Agua Caliente Band looking at third casino
CATHEDRAL CITY, Calif. – The Agua Caliente Band of California has started the process to build an off-reservation casino, its third gaming facility, in Cathedral City, Calif. A land-into-trust application has been filed by the tribe for the 13-acre site which is contiguous to their reservation. “…in total, we’re going to have a 125,000 square foot facility a stone’s throw from downtown,” Stone James, Cathedral City director of economic development, told KMIR-NBC. “There is so much going on in downtown right now, the casino is going to be, in my opinion, in our opinion, another invaluable catalyst.” It was reported that the planned casino would occupy 65,000 square feet of space with another 60,000 square feet dedicated to retail space. The BIA is currently taking comments on the land-into-trust application until Jan. 29.
Woman sentenced for embezzling from Skagway Traditional Council
SKAGWAY, Alaska – Delia Commander, of Oregon, pleaded guilty to embezzling $300,000 from the Skagway Traditional Council. She was sentenced to 18 months in prison and $297,731 in restitution during a hearing on Wednesday, Jan. 24 according to a report from KHNS – Haines. “The defendant plead guilty to embezzling $300,000, which is the equivalent of two full years of operating budget,” Assistant U.S. Attorney Aunnie Steward told KHNS. According to the report, Commander served as Skagway tribal administrator from 2008-14 and had many fiscal responsibilities including managing grants and contracts. She resigned three years ago when the Council asked for documentation on various financial issues.
Native American Indian Lobby Day held at Washington capitol
OLYMPIA, Wash. – Over 100 activists from various Washington tribes gathered for the 8th Annual Native American Indian Lobby Day at the state legislative building in Olympia on Tuesday, Jan. 23. Elizabeth Satiacum, co-creator the event and a member of the Puyallup Tribe of Washington, told the Peninsula Daily News, “We started the lobby day because there was no representation at the Capitol for us.” It was reported there are currently 32 different bills in the Washington legislature dealing with tribal issues from salmon to child welfare to missing and murdered Indigenous women. Washington State Sen. Sam Hunt (D-Olympia) was quoted by the Daily News as telling the crowd, “You can control and change and determine what happens in this building. But, only if you vote.”
Tribal Supreme Court Project receives $600K grant
WASHINGTON – The Tribal Supreme Court Project has been awarded a $600,000 grant from the San Manuel Band of Mission Indians (Calif.).
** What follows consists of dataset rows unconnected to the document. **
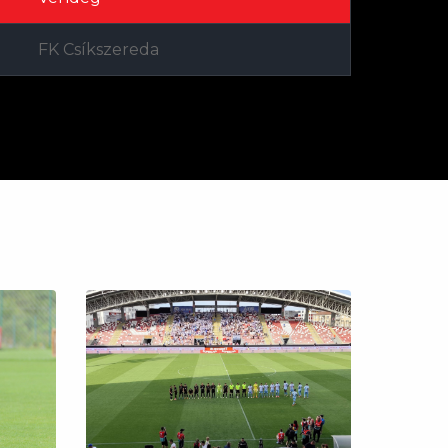
FK Csíkszereda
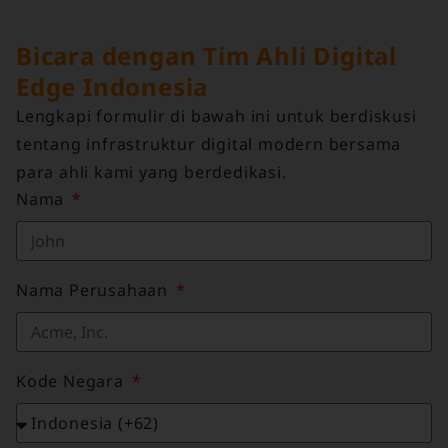
Bicara dengan Tim Ahli Digital
Edge Indonesia
Lengkapi formulir di bawah ini untuk berdiskusi
tentang infrastruktur digital modern bersama
para ahli kami yang berdedikasi.
Nama
Nama Perusahaan
Kode Negara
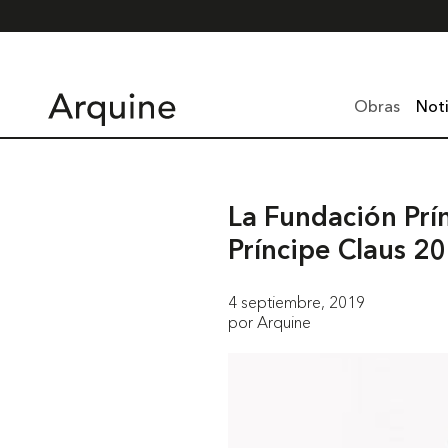
Obras
Noti
La Fundación Prí
Príncipe Claus 2
4 septiembre, 2019
por Arquine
Indianz.com reports that the funds will help the Native American Rights Fund (NARF) and the National Congress of American Indians “monitor, coordinate, and advocate for tribal interests before the highest court in the land” over a three-year period. NARF Senior Attorney Joel Williams (Cherokee Nation), told INdianz.com, “The Tribal Supreme Court Project is based on the principle that effective tribal advocacy before the Supreme Court must be built on a coordinated and structured approach. NARF is honored to coordinate efforts and provide case review and analysis that has the potential for wide-reaching impacts in Indian Country.”